- **Extracted material**:
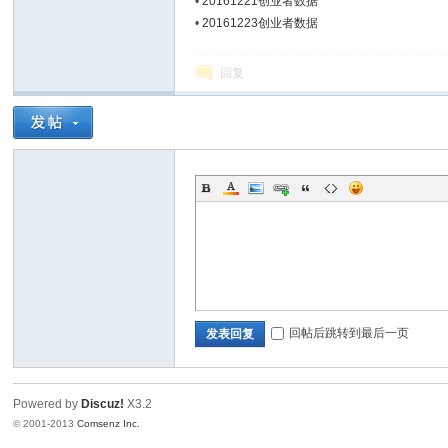
•
20161221创业者数据
•
20161223创业者数据
Bo
回复
ar
回帖后跳转到最后一页
发表回复
Powered by
Discuz!
X3.2
© 2001-2013
Comsenz Inc.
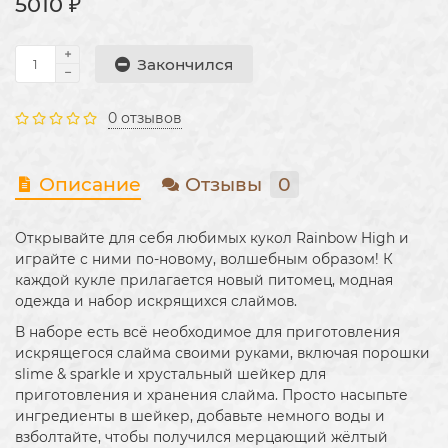
5010 ₽
Закончился
0 отзывов
Описание
Отзывы
0
Открывайте для себя любимых кукол Rainbow High и
играйте с ними по-новому, волшебным образом! К
каждой кукле прилагается новый питомец, модная
одежда и набор искрящихся слаймов.
В наборе есть всё необходимое для приготовления
искрящегося слайма своими руками, включая порошки
slime & sparkle и хрустальный шейкер для
приготовления и хранения слайма. Просто насыпьте
ингредиенты в шейкер, добавьте немного воды и
взболтайте, чтобы получился мерцающий жёлтый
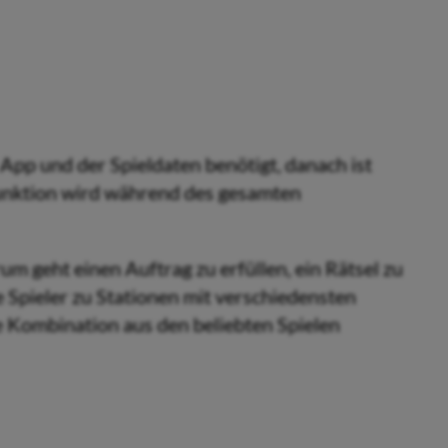
App und der Spieldaten benötigt, danach ist
Funktion wird während des gesamten
m geht einen Auftrag zu erfüllen, ein Rätsel zu
e Spieler zu Stationen mit verschiedensten
ne Kombination aus den beliebten Spielen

- **Brief**: Which lines of the data contain the string "слайма"? Copy each one.

- **Output**:
искрящегося слайма своими руками, включая порошки
приготовления и хранения слайма. Просто насыпьте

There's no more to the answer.